* INFORMATION SHOWN *

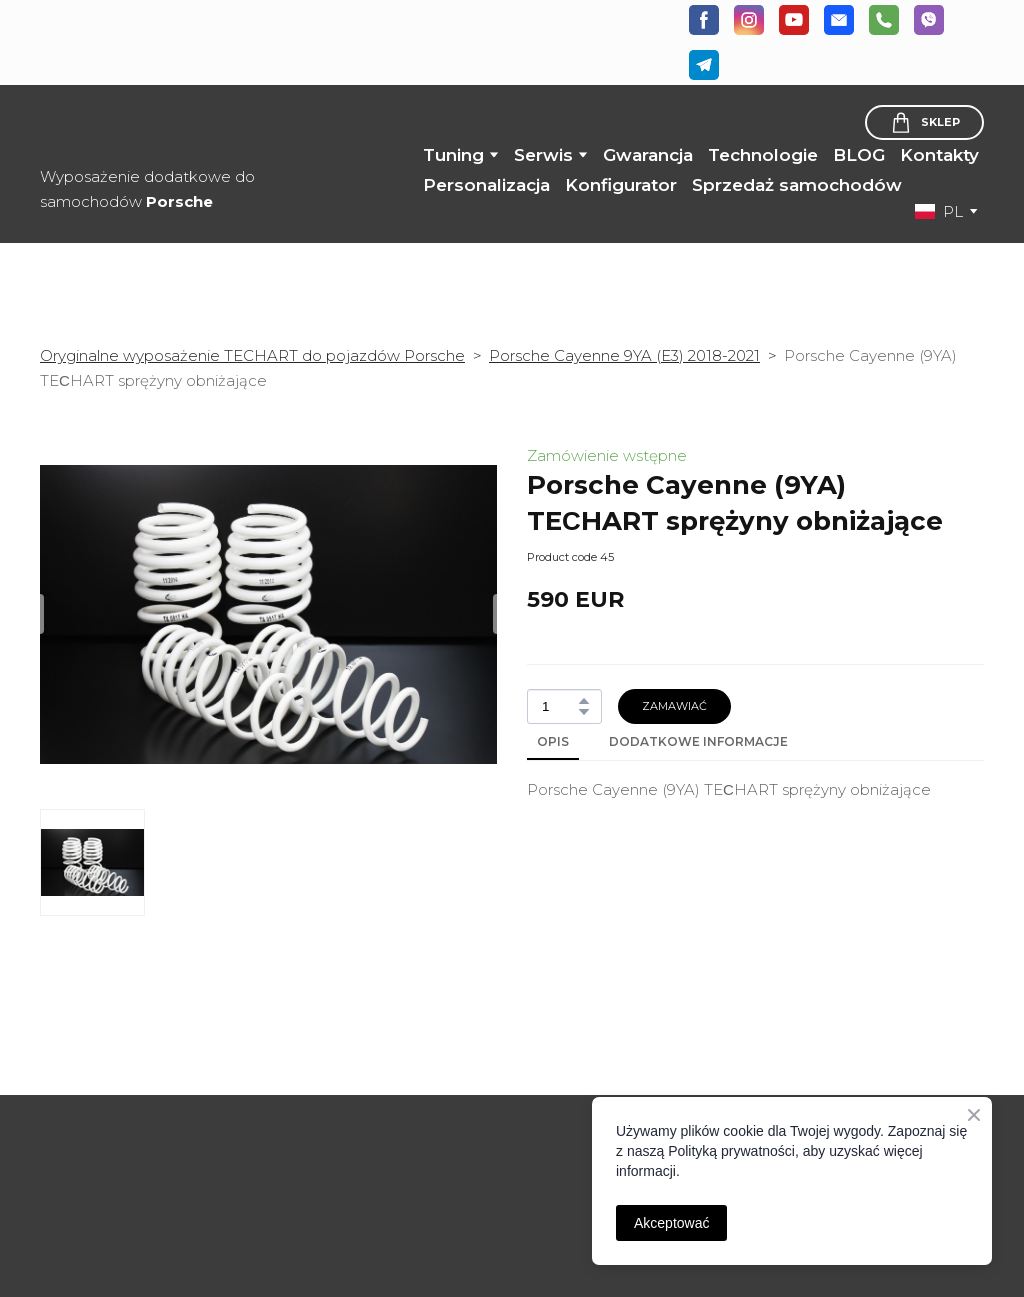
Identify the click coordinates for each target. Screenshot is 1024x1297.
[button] (704, 20)
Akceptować (671, 1223)
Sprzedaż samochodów (797, 185)
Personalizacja (486, 185)
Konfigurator (621, 185)
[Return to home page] (164, 126)
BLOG (859, 155)
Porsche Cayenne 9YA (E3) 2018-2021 (624, 355)
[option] (939, 211)
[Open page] (147, 1121)
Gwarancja (648, 155)
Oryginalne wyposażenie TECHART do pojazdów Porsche (252, 355)
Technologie (763, 155)
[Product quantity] (559, 706)
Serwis (543, 155)
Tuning (453, 155)
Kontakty (939, 155)
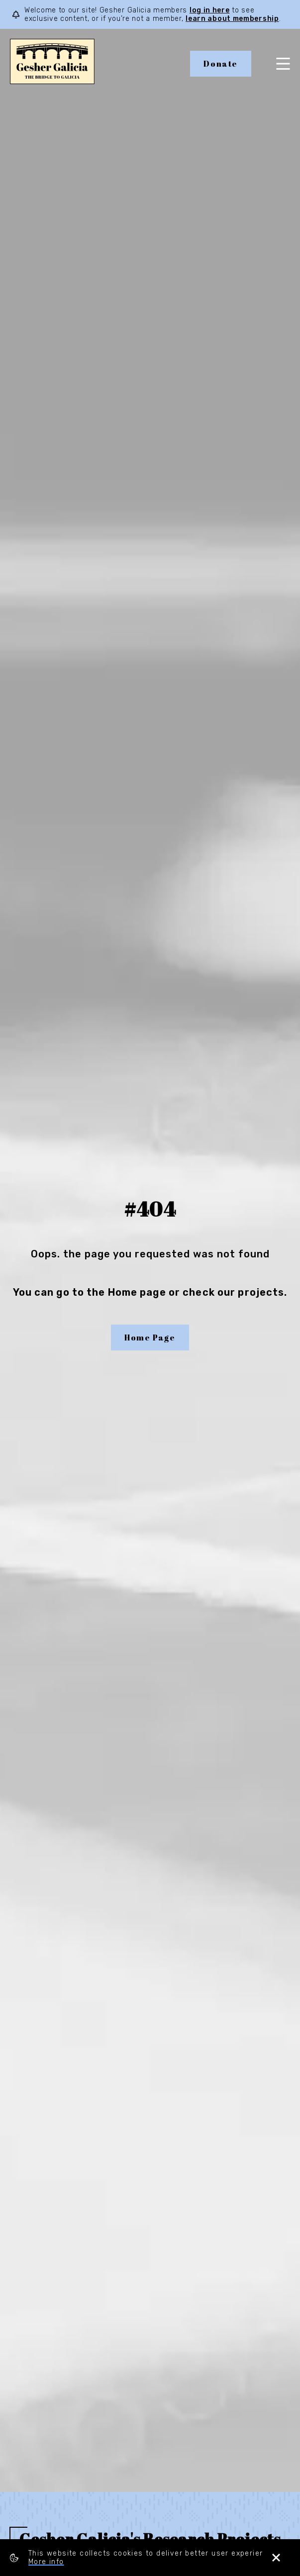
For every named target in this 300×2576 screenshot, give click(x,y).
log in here (210, 10)
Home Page (149, 1337)
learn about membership (232, 18)
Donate (220, 63)
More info (46, 2562)
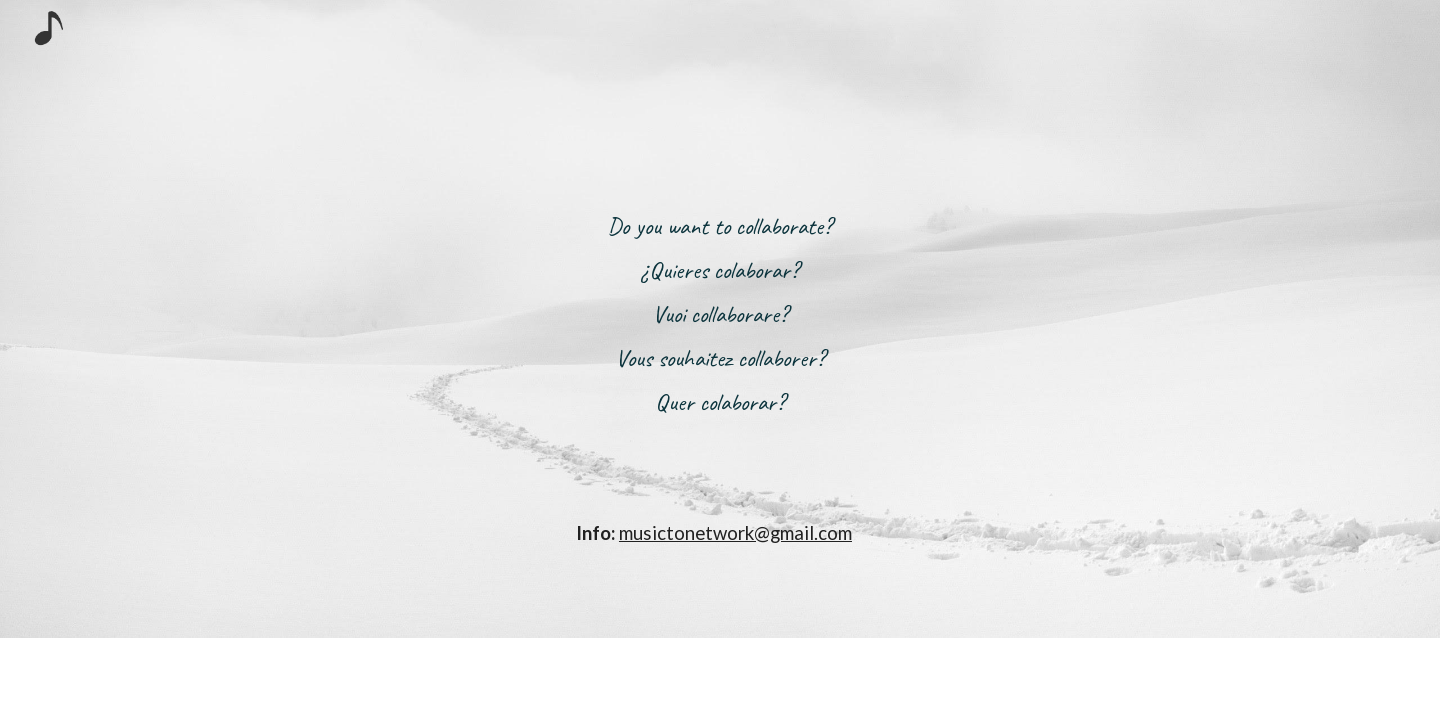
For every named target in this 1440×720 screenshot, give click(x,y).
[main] (720, 319)
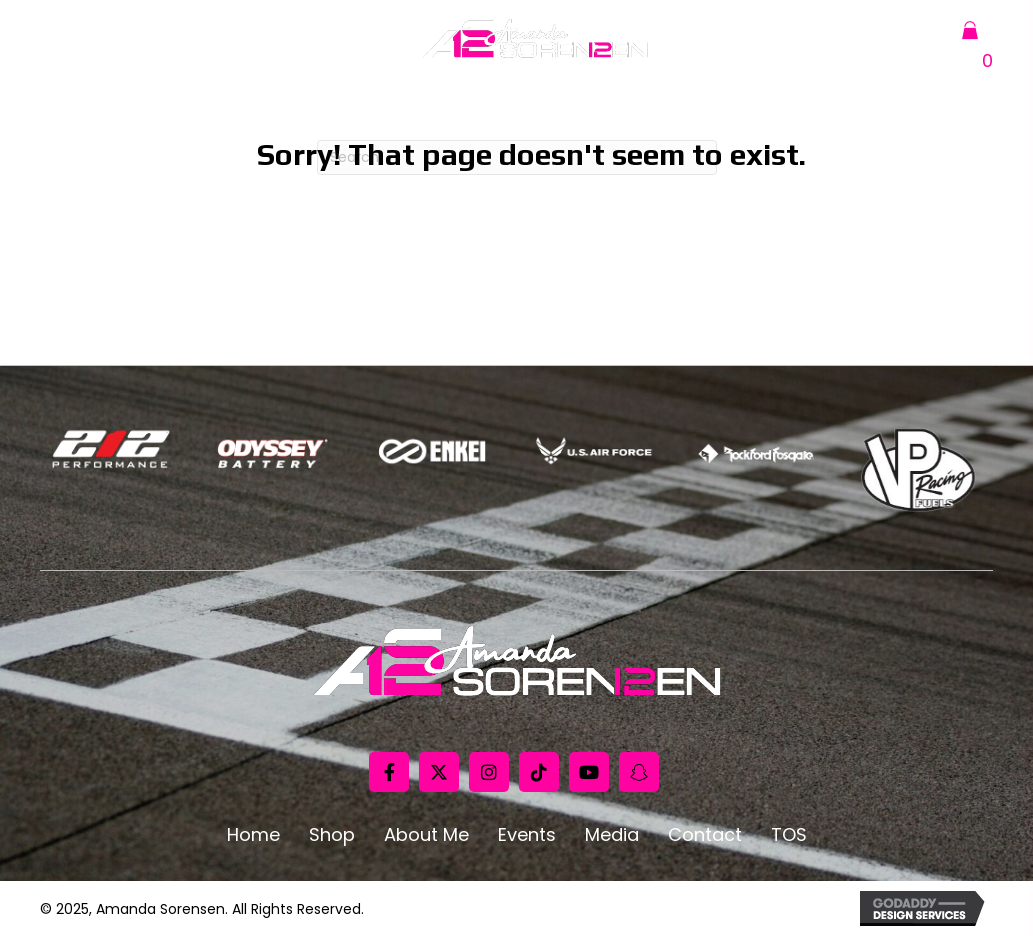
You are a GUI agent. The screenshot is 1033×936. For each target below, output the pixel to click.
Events (527, 835)
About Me (426, 835)
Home (253, 835)
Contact (705, 835)
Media (612, 835)
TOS (789, 835)
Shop (332, 835)
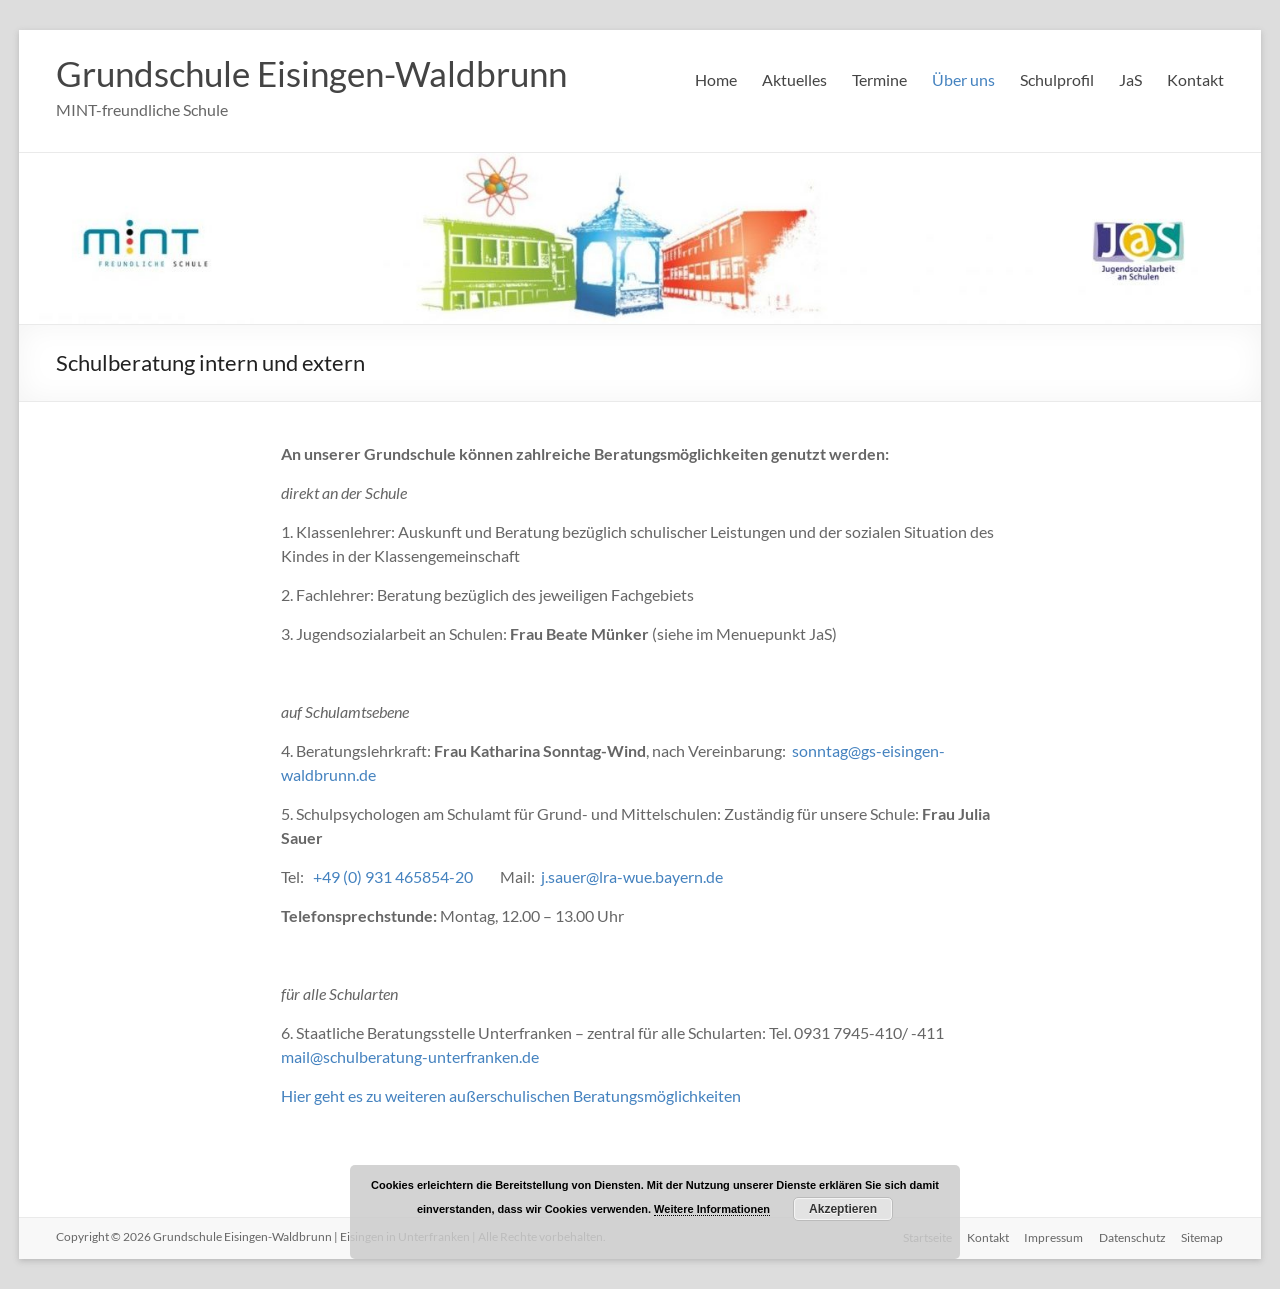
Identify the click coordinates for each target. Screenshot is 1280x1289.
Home (716, 79)
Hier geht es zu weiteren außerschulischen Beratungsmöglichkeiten (511, 1095)
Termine (879, 79)
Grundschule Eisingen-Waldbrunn (320, 73)
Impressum (1053, 1236)
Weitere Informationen (712, 1209)
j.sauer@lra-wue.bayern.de (632, 876)
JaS (1130, 79)
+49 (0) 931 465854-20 (393, 876)
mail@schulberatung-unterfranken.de (410, 1056)
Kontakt (1195, 79)
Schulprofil (1057, 79)
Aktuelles (794, 79)
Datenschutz (1132, 1236)
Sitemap (1203, 1236)
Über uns (963, 79)
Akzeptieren (843, 1209)
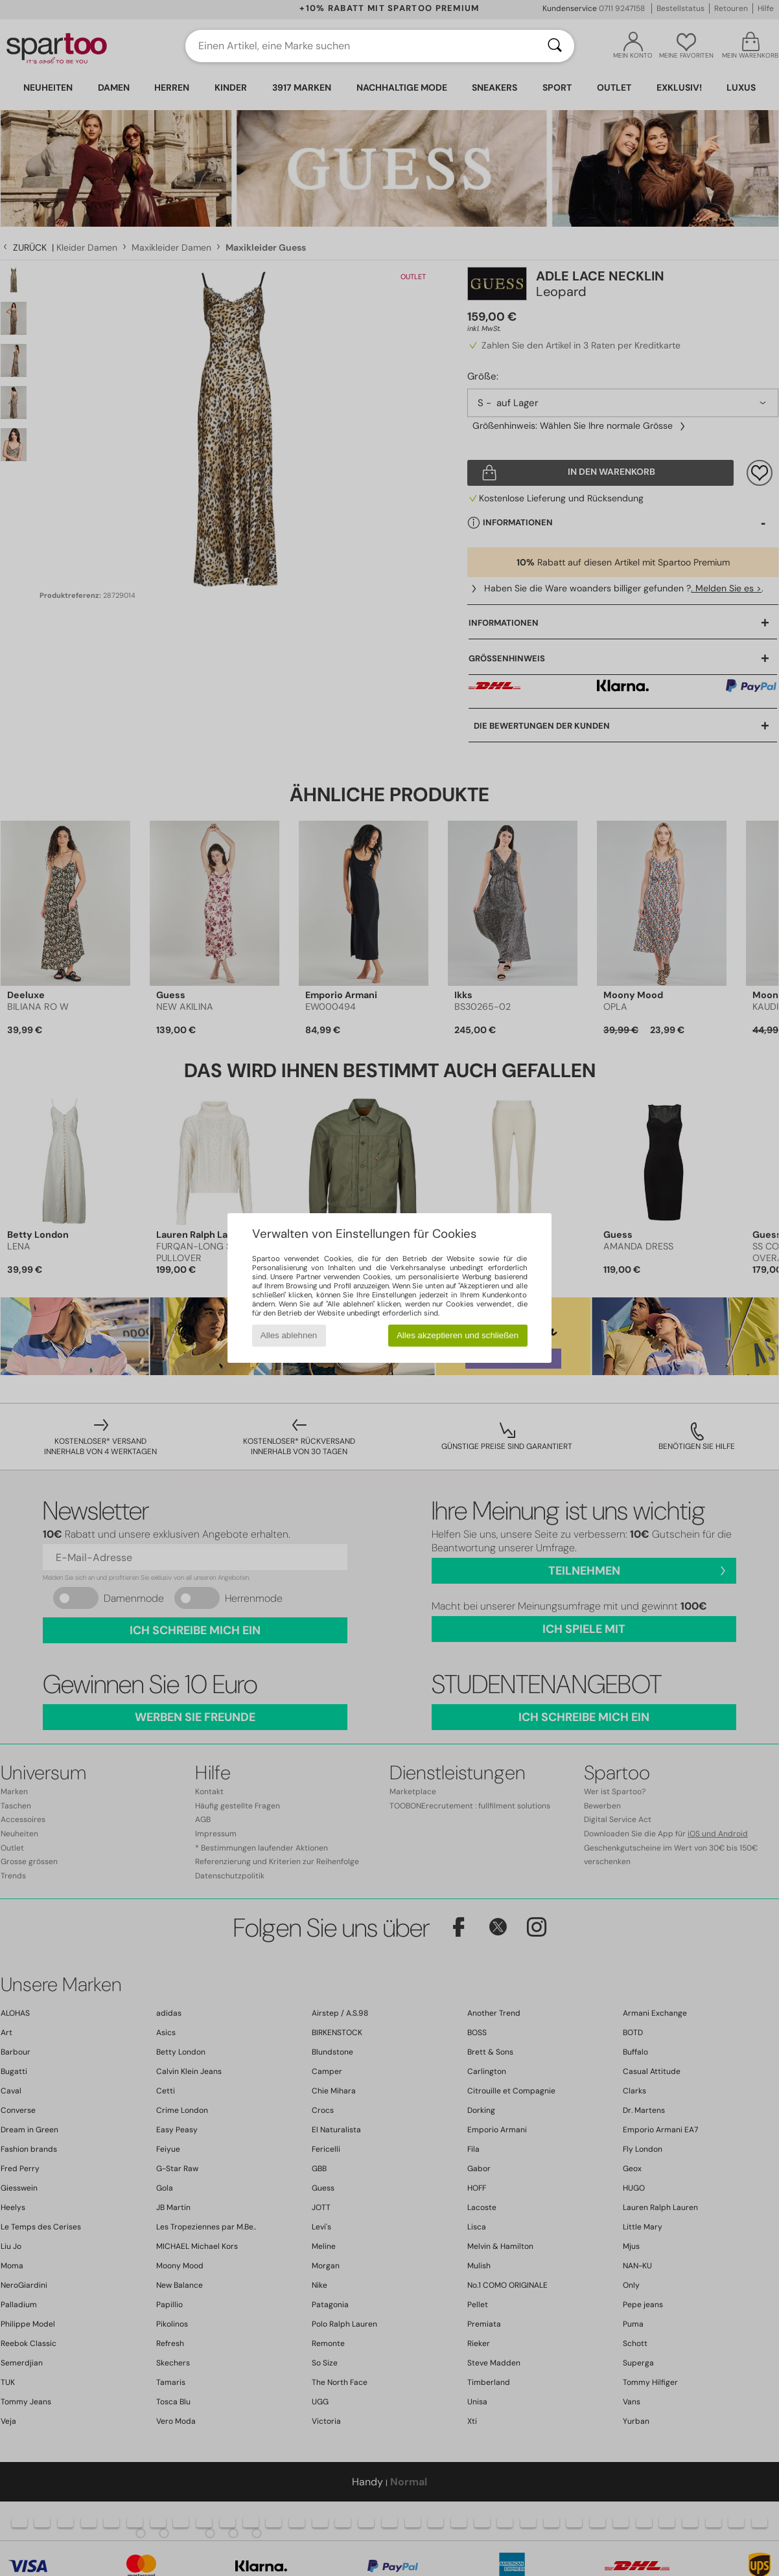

* WHAT NEEDS TO BE DONE *
Working from the data above, repeat exactly, and only, the lines that begin at the line containing "Personalizacja (486, 185)" and stop after the line containing "Home Page (149, 1337)"; pictures are not copied.

* ANSWER TO THE PROBLEM *
Personalizacja (486, 185)
Konfigurator (621, 185)
[Return to home page] (164, 126)
BLOG (859, 155)
Porsche Cayenne 9YA (E3) 2018-2021 (624, 355)
[option] (939, 211)
[Open page] (147, 1121)
Gwarancja (648, 155)
Oryginalne wyposażenie TECHART do pojazdów Porsche (252, 355)
Technologie (763, 155)
[Product quantity] (559, 706)
Serwis (543, 155)
Tuning (453, 155)
Kontakty (939, 155)
For every named target in this 300×2576 screenshot, give click(x,y).
log in here (210, 10)
Home Page (149, 1337)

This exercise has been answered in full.